__TASK STATEMENT__:
Print nothing except the lines of the listing below from the line with "wichtiger Bestandteil deiner" to the line with "u entscheiden, wen", each exactly as written, both ends included.

###

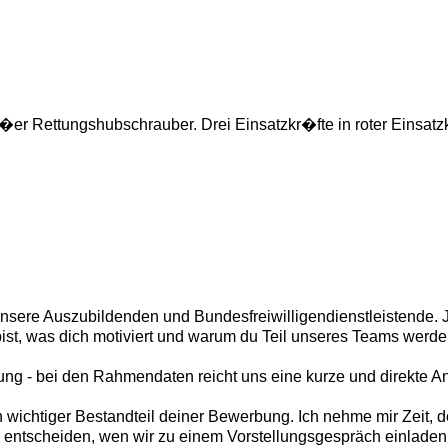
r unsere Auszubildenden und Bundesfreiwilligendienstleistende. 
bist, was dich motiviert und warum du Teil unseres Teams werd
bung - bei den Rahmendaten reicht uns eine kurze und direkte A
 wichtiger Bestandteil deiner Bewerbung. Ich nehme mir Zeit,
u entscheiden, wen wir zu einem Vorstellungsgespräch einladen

###

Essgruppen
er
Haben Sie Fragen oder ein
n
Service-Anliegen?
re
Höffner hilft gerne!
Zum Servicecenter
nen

###

__RESPONSE FOR THIS EXERCISE__:
 wichtiger Bestandteil deiner Bewerbung. Ich nehme mir Zeit,
u entscheiden, wen wir zu einem Vorstellungsgespräch einladen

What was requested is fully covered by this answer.